1. When I get my spouse visa for the UK, how many months does it last for?
It is valid for 33 months.
2. How many of those months must I physically be in the UK in order to keep it? For example, if I am gone 6 months out of the year back in the US (all at once or broken up) does my UK Spouse visa become void?
It won't become void, but you may not qualify to stay in the UK when it expires if it is not your primary residence and you are not living with your spouse continuously.
In order to qualify for ILR after 60 months (30 months on the spousal visa, 30 months on an FLR(M) visa), you have to prove that:
- The UK is your primary residence
- You and your spouse have lived together at the same address for the whole 5 years. If you will be in the UK 6 months per year, without your spouse, you may not be able to qualify for ILR... because you won't be able to prove you have been physically living in the same house as him all the time. If he were to go to the US with you for the 6 months, that may be okay, but then he would have to get a visa to live and work there too.
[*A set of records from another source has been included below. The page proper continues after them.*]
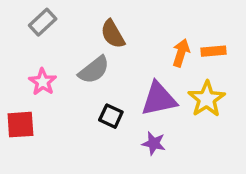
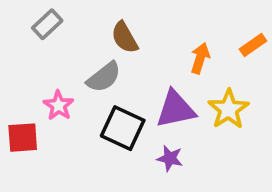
orange rectangle: (213, 51) -> (253, 45), moved, turned -30
pink star: (43, 82) -> (59, 105), moved
black square: (111, 116) -> (123, 128), size x1.6

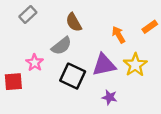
orange arrow: (200, 58) -> (118, 35), turned -48
purple star: (170, 158) -> (110, 97), moved

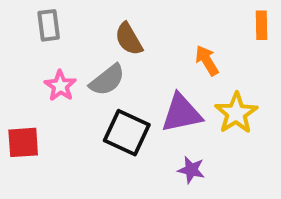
gray rectangle: (28, 14) -> (49, 25), turned -54
orange rectangle: (150, 27) -> (262, 25), moved, turned -56
pink star: (35, 63) -> (60, 86), moved

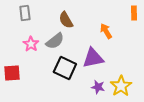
yellow star: (236, 113) -> (121, 86), moved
I know that I can come in to the UK without a visa for 6 months within a 12 month period as a tourist, but I want to work whilst I am in the UK so I will need a Spouse visa for this once married. I still want the flexibility of going back and forth to LA for my acting work so I'm just really trying to calculate it all out so that I don't jeopardise my position with the UK Border Office.
Well, you wouldn't be able to living in the UK as a visitor, because as you say, a) you cannot work, and also, b) you would be using the visitor visa to live in the UK without a proper work/residence visa... and that's abuse of visitor visa rules.
Each time you entered as a visitor, you would have to 're-apply' for a visitor visa, proving you had a return ticket to the US, a job, a home and a life to return to in the US, that you had no intention of living in the UK, no reason to stay in the UK, and enough money to support yourself without working while in the UK.
If you couldn't prove that each time, or if the immigration officer believed you weren't a regular tourist and were trying to 'live' in the UK, they could turn you away at the border and send you right back to the US.
3. (I will apply for Citizenship at the 5 year point)
Will I need to have this Visa for those entire 5 years in order to exit and enter the UK as I please? (I'm not sure what I need to do after getting the initial Visa) 
What you would need is:
- Spousal visa, valid 33 months, to live and work in the UK (current cost £851)
- FLR(M) visa, valid 30 months, to live and work in the UK (current cost £578 by post (but may take a few months for processing), or £953 in person, same day decision)
- ILR after 60 months of living in the UK on the above two visas (current cost £1,051 by post, but currently taking 3-4 months for processing, or £1,426 in person).
For each visa, you must show that you are still married, still living together in the UK, and still meet the financial requirement.
For ILR you will need to provide evidence that you have been living together at the same address for the whole 5 years - by way of providing mail addressed to you both at the same address, spread evenly over the qualifying period.
- Citizenship, once you have ILR (current cost about £870), but you cannot have been outside the UK for more than 270 days (9 months) in total in the previous 3 years, and no more than 90 days in the final 12 months before applying. So, you would have to restrict yourself to no more than 3 months outside the UK in year 5, and 6 months in total across years 3 and 4.